Any discussion of this film must begin and end with Sam Rockwell.  He is that good in this movie.  In a lot of ways, his performance is set up by the dour oppressive atmosphere established by James’ timid and awkward Duncan and Steve Carell’s spot on portrayal of a man who can best be described as miserable and selfish.  The strength of those two performances allows Rockwell to absolutely deliver as the sarcastic but affable manager of the Water Wizz.  Every moment that he is onscreen feels like a breath of fresh air and the snappy delivery with which he speaks his comedic lines picks up the pace of the film immediately.  The contrast between his character and Carell’s is one of the key elements that makes this movie really pop.

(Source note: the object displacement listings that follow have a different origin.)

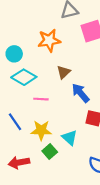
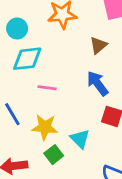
brown triangle: (63, 72) -> (98, 45), moved
cyan diamond: (24, 77) -> (27, 59), turned -40

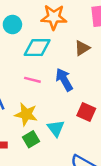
cyan diamond: (27, 59) -> (37, 48), moved
blue arrow: (98, 83) -> (64, 80), moved

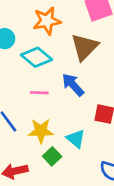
cyan diamond: (37, 48) -> (36, 57), turned 52
brown triangle: (82, 48) -> (85, 47), size x1.6

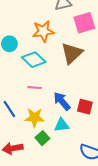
blue arrow: (73, 85) -> (62, 101), moved
cyan triangle: (76, 139) -> (62, 125), turned -49

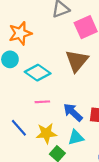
orange star: (43, 31) -> (20, 33), moved

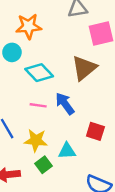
blue arrow: (73, 112) -> (65, 104), moved

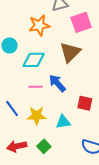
orange star: (29, 26) -> (39, 25), moved
cyan diamond: (39, 73) -> (34, 60), turned -40
green square: (44, 165) -> (44, 146), moved

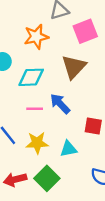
green square: (44, 146) -> (47, 178), size x1.5

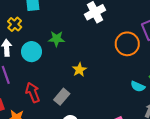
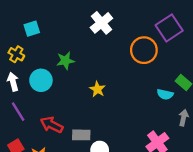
red arrow: (33, 93) -> (52, 125), turned -30
gray rectangle: (62, 97) -> (81, 135), moved, turned 63

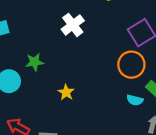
orange circle: (144, 50) -> (131, 65), moved

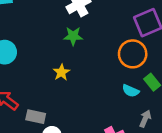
green star: (35, 62) -> (73, 36), moved

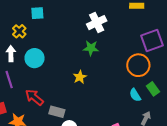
cyan semicircle: (131, 91) -> (135, 95), turned 32

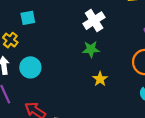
yellow star: (80, 77) -> (100, 79), moved

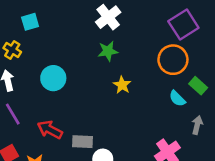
cyan circle: (30, 67) -> (53, 78), moved

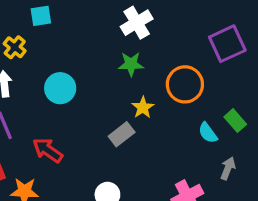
orange circle: (173, 60) -> (185, 84), moved
gray rectangle: (83, 142) -> (122, 134), moved, turned -48

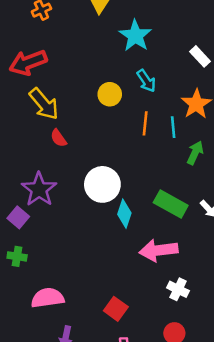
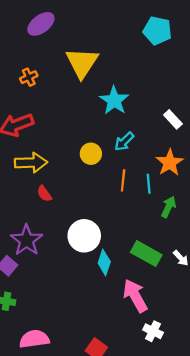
cyan arrow: (146, 81) -> (124, 142), turned 80
yellow arrow: (44, 104) -> (31, 163), turned -52
pink arrow: (159, 250) -> (135, 296), turned 68

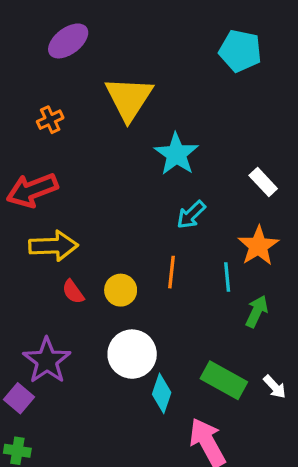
yellow circle: (91, 154) -> (121, 290), moved
orange line: (123, 180) -> (171, 272), moved

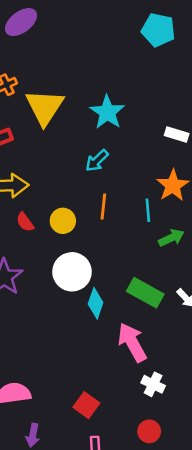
yellow triangle: (129, 98) -> (45, 107), moved
white rectangle: (263, 182) -> (177, 135), turned -30
cyan arrow: (191, 215) -> (97, 161), moved
green arrow: (257, 311) -> (171, 238), turned 40

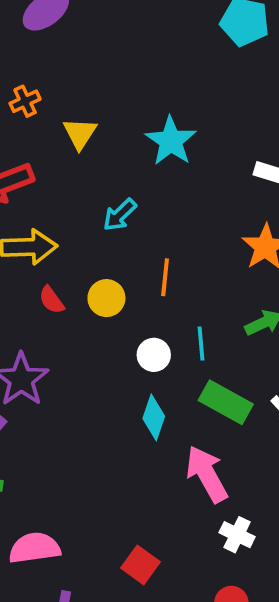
yellow triangle: (45, 107) -> (80, 133), size x0.6
cyan arrow: (97, 161) -> (120, 215), moved
cyan line: (148, 210) -> (201, 344), moved
white circle: (72, 272) -> (154, 355), moved, size x0.6

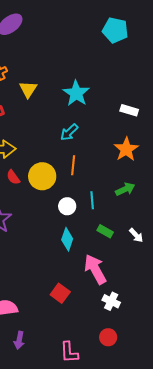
cyan arrow: (120, 215) -> (69, 132), moved
yellow circle: (106, 298) -> (42, 176), size x1.4
green rectangle: (226, 402) -> (105, 231), size x0.6
red square: (141, 565) -> (60, 293), moved

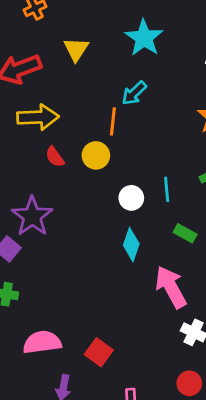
yellow triangle: (28, 89) -> (76, 49), moved
orange line: (73, 165) -> (113, 121), moved
yellow circle: (42, 176) -> (96, 155), size x0.7
red square: (60, 293) -> (99, 352), moved

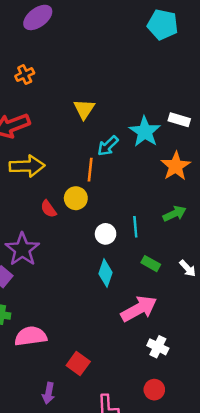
cyan star: (144, 38) -> (145, 132), moved
yellow triangle: (76, 49) -> (84, 109), moved
red semicircle: (55, 157) -> (48, 209), moved
pink arrow: (171, 287) -> (139, 309), turned 90
pink semicircle: (42, 342) -> (31, 336), moved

Still, the success of this movie ultimately rests on the shoulders of one of the youngest cast members - Liam James.  I have no idea what kind of actor James is, as I’ve never seen him in anything else, but he marvelously captures the intense timidity and suffocating awkwardness of Duncan.  His character is a most sympathetic figure that puts himself in cringe-inducing moments and it’s this quality that draws you in emotionally and makes the payoff feel so cathartic. 

Toni Collette plays off of this character well as Duncan’s mother Pam.  Collette plays a good-natured but damaged single mother – a role that she is quite familiar with and quite adept at playing.  She’s both maddening and endearing, adding a significant layer to this coming-of-age narrative.  The other woman in Duncan’s life, AnnaSophia Robb (as love interest Susana) also shows well in this film, because her character acts as a great contrast to James’ as one who is dynamic, outgoing, and expressive.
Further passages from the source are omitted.